[WHAT IS REQUIRED]
The line containing "vápenatý, citrát draselný, vápenatá" marks the end; return exactly every line from the start of the records up to and including it, but no pictures.

[PROVIDED RECORDS]
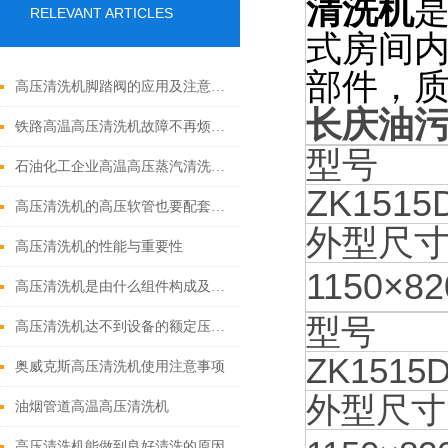
清洗机
RELEVANT ARTICLES
式房间内
部件，
高压清洗机脚踏阀的应用及注意事项
长庆油
铁路高温高压清洗机故障不再烦恼：高效解决高温高压问题！
型号
石油化工企业高温高压蒸汽清洗机、热水高压清洗机
ZK1515
高压清洗机的高压软管也要配套的才行
外型尺寸
高压清洗机的性能与重要性
1150×82
高压清洗机是由什么组件构成及作用
型号
高压清洗机达不到设备的额定压力怎么办
ZK1515D
奥威克斯高压清洗机使用注意事项
外型尺寸(
油烟管道高温高压清洗机
高压清洗机能做到良好清洗的原因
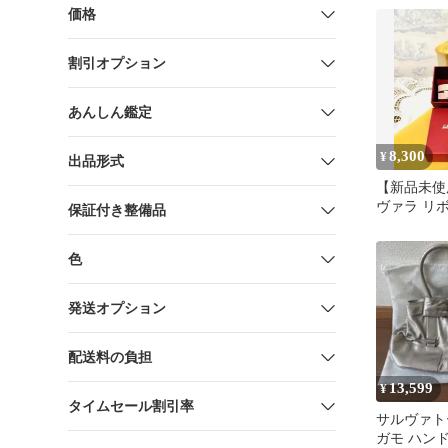
価格
割引オプション
あんしん鑑定
8,300
¥
出品形式
【新品未使用】
ヴァラ リ
保証付き整備品
ット ピン
色
発送オプション
配送料の負担
13,599
¥
タイムセール割引率
サルヴァト
ガモ ハン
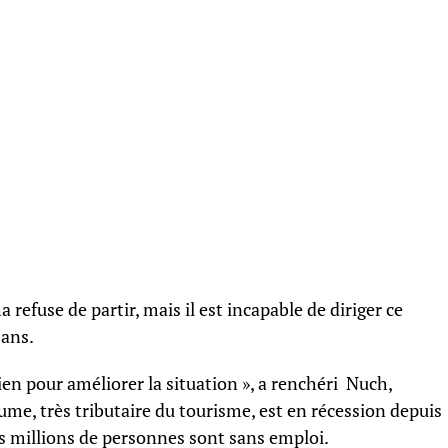
 refuse de partir, mais il est incapable de diriger ce
 ans.
rien pour améliorer la situation », a renchéri Nuch,
yaume, très tributaire du tourisme, est en récession depuis
s millions de personnes sont sans emploi.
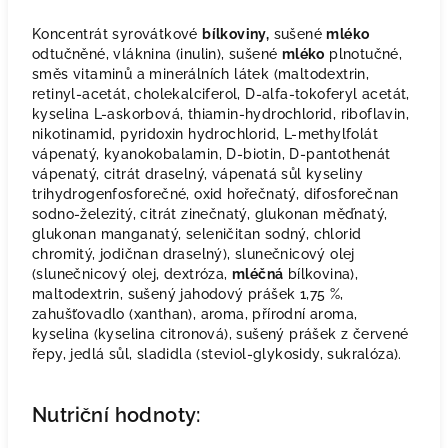
Koncentrát syrovátkové
bílkoviny,
sušené
mléko
odtučněné, vláknina (inulin), sušené
mléko
plnotučné,
směs vitaminů a minerálních látek (maltodextrin,
retinyl-acetát, cholekalciferol, D-alfa-tokoferyl acetát,
kyselina L-askorbová, thiamin-hydrochlorid, riboflavin,
nikotinamid, pyridoxin hydrochlorid, L-methylfolát
vápenatý, kyanokobalamin, D-biotin, D-pantothenát
vápenatý, citrát draselný, vápenatá sůl kyseliny
trihydrogenfosforečné, oxid hořečnatý, difosforečnan
sodno-železitý, citrát zinečnatý, glukonan měďnatý,
glukonan manganatý, seleničitan sodný, chlorid
chromitý, jodičnan draselný), slunečnicový olej
(slunečnicový olej, dextróza,
mléčná
bílkovina),
maltodextrin, sušený jahodový prášek 1,75 %,
zahušťovadlo (xanthan), aroma, přírodní aroma,
kyselina (kyselina citronová), sušený prášek z červené
řepy, jedlá sůl, sladidla (steviol-glykosidy, sukralóza).
Nutriční hodnoty:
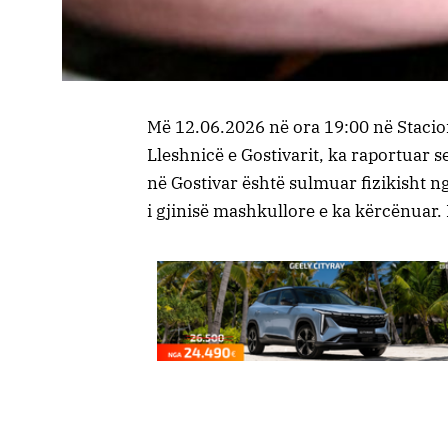
Më 12.06.2026 në ora 19:00 në Stacioni
Lleshnicë e Gostivarit, ka raportuar se
në Gostivar është sulmuar fizikisht n
i gjinisë mashkullore e ka kërcënuar.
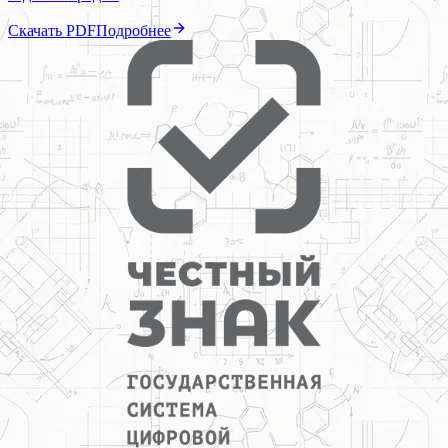
Скачать PDF
Подробнее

[ANSWER TO THE EXERCISE]
清洗机
RELEVANT ARTICLES
式房间内
部件，
高压清洗机脚踏阀的应用及注意事项
长庆油
铁路高温高压清洗机故障不再烦恼：高效解决高温高压问题！
型号
石油化工企业高温高压蒸汽清洗机、热水高压清洗机
ZK1515
高压清洗机的高压软管也要配套的才行
外型尺寸
高压清洗机的性能与重要性
1150×82
高压清洗机是由什么组件构成及作用
型号
高压清洗机达不到设备的额定压力怎么办
ZK1515D
奥威克斯高压清洗机使用注意事项
外型尺寸(
油烟管道高温高压清洗机
高压清洗机能做到良好清洗的原因
価格
割引オプション
あんしん鑑定
8,300
¥
出品形式
【新品未使用】
ヴァラ リ
保証付き整備品
ット ピン
色
発送オプション
配送料の負担
13,599
¥
タイムセール割引率
サルヴァト
ガモ ハン
 refuse de partir, mais il est incapable de diriger ce
 ans.
rien pour améliorer la situation », a renchéri Nuch,
yaume, très tributaire du tourisme, est en récession depuis
s millions de personnes sont sans emploi.
Koncentrát syrovátkové
bílkoviny,
sušené
mléko
odtučněné, vláknina (inulin), sušené
mléko
plnotučné,
směs vitaminů a minerálních látek (maltodextrin,
retinyl-acetát, cholekalciferol, D-alfa-tokoferyl acetát,
kyselina L-askorbová, thiamin-hydrochlorid, riboflavin,
nikotinamid, pyridoxin hydrochlorid, L-methylfolát
vápenatý, kyanokobalamin, D-biotin, D-pantothenát
vápenatý, citrát draselný, vápenatá sůl kyseliny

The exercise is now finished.